Racism had been a hugely potent force for turning out evangelicals to vote and with these final court cases, the voting block was no longer motivated or unified. Abortion was one of several issues workshopped by Jerry Falwell and lesser-known, but not less-influential, Paul Weyrich and first floated in the 1978 midterms with tremendous success.
It finally became an issue with national attention in 1980 and the theology of life beginning at conception was largely solidified in place.

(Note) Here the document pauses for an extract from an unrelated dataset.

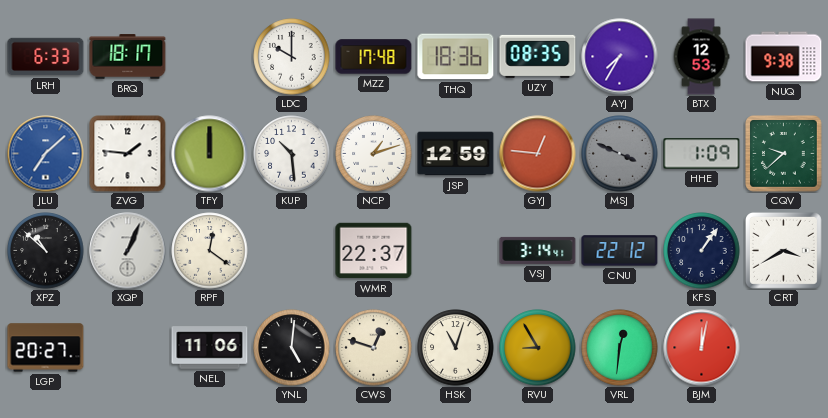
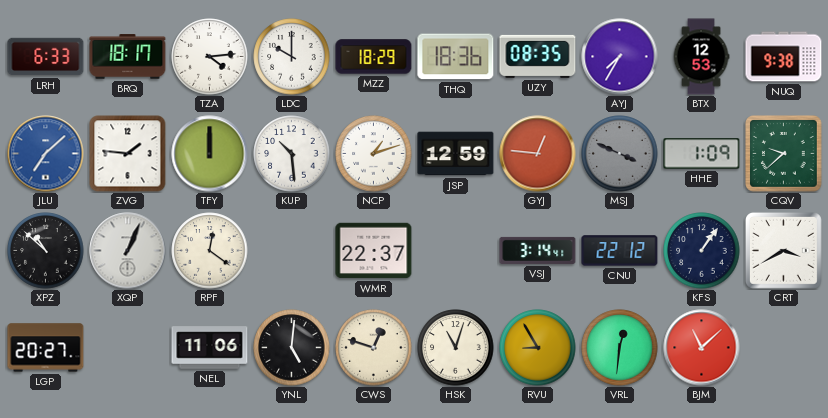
TZA: none -> 4:14
MZZ: 17:48 -> 18:29
BJM: 12:02 -> 11:08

All that to say, if you want to believe life begins at conception, that’s fine. But you can’t pretend that’s ever been a commonly held perspective. Throughout much of church history it was the quickening and when the Bible was written, it was almost certainly at first breath.
Interesting, pastor W.A. Criswell, the former president of the southern baptist convention agreed with that notion in 1974. “I have always felt that it was only after a child was born and had a life separate from its mother that it became an individual person,” Criswell declared, “and it has always, therefore, seemed to me that what is best for the mother and for the future should be allowed.”